Focus Question #1 What does phony really mean? (fwd)

me (ho3318ni@uscolo.edu)
Thu, 29 Oct 1998 14:11:48 -0700 (MST)

---------- Forwarded message ----------
Date: Tue, 13 Oct 1998 13:58:14 -0600 (MDT)
From: me <ho3318ni@meteor.uscolo.edu>
To: eng493wh@meteor.uscolo.edu
Subject: Focus Question #1 What does phony really mean?

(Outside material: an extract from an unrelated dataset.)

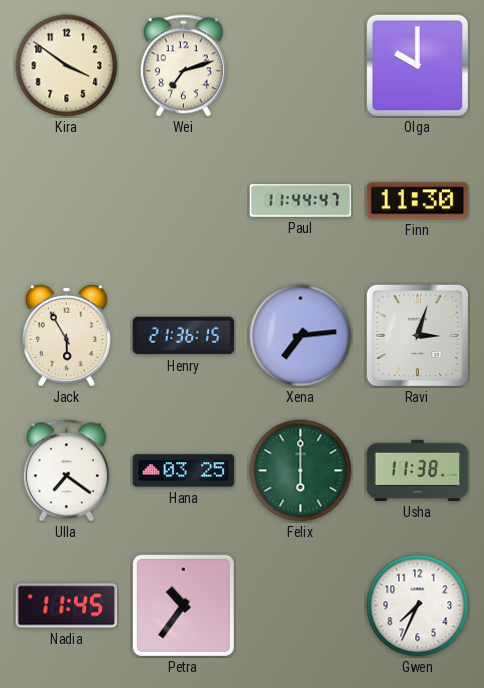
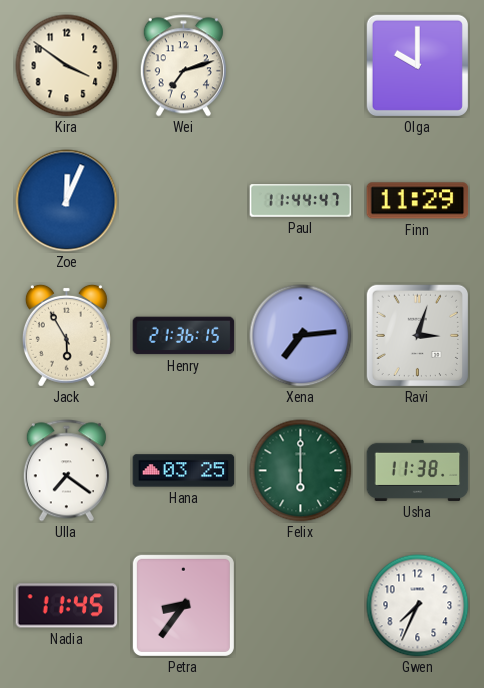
Zoe: none -> 12:04
Finn: 11:30 -> 11:29
Petra: 10:36 -> 8:36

 Hey All! Will wanted me to forward my ideas on phoniness and the Catcher
In the Rye so here it is:)

What does the word "phony" really mean?  I think to most of us as well as
Holden "phony" means in our minds to be unatural or superficial.  Holden
believes many of the people he encounters as being "phony".  It isn't just
merely saying the person is superficial or anything like that it is more  in
depth than this.  Holden believes people who live their lives for other
people are phony.  He believes those who go to a prep school to impress
parents or college are "phony".  He realizes he must flunk out and leave
Pencey to perhaps save himself from becoming "phony".  He meets a girl
named Bernice whom he finds to be of the unintelligent race.  Although he
seems obsessed with her phoniness he can't overlook the fact that she is a
terrific dancer.  The girl has an obsession with meeting movie stars(which
holden despises) but at the same time he is able to see a positive
characterisitc in this girl who appears to be "phony".  Phoebe is one
individual Holden finds to be genuine(in addition to his brother Allie).
Even his brother D.B. he proclaims "prostitutes"his work to Hollywood.
Phoniness is people who can't find the time to be themselves.  Holden
himself at times seems to be representing someone other than himself.
Holden sees most of the world as being "phony".  He sees most people doing
things to impress other people and not for themselves.  He realized he
didn't fit in with all the "morons" at Pencey and that by staying there
and continuing what he believed to be a "false education" that he himself
would become a phony person.  Holden believes also that education is not
entirely learned through books and classroom settings.  Each day we live
life we learn something new.  Maybe it wasn't technically the right thing
to do by leaving the school but who is to say what it is technically
right?  Maybe some would shun Holden for his decision to leave school but
others would secretly applaud him.  Thoreau once took a month off and went
out into nature to learn more about life.  Sure he wasn't learning about
iambic pentameter in poetry but he was learning about poetry in a way that
relates to his life.  It is obvious that after five schools Holden was
just not cut out for that kind of life that he was there for another
purpose and that he felt his parents just couldn't get it in their heads
that Holden was not the person they tried to portray to society but that
he was his own being.  Many people say in college it is important not only
to gain scholarly knowledge but also knowledge in the experience of life.
Holden in many ways seemed to be in the mind frame of someone older than
he.  You wouldn't expect a sixteen year old to have read some of the books
he had read.  So what if he didn't read the textbook about Egyptians, the
point is he did read something and he read something that he could relate
to.  Holden almost seems to be ahead of the rest of the world...maybe that
is why they think he might be "crazy" because they just don't understand
yet. This alternative way of gaining knowledge shows genuinity and can
take us away from the "phonies" of our world.  We don't have to be like
anyone else in this world for we are the ones who must live our lives.  I
think we can learn a great deal from Holden in knowing that we are what we
live so we might as well make the best of it.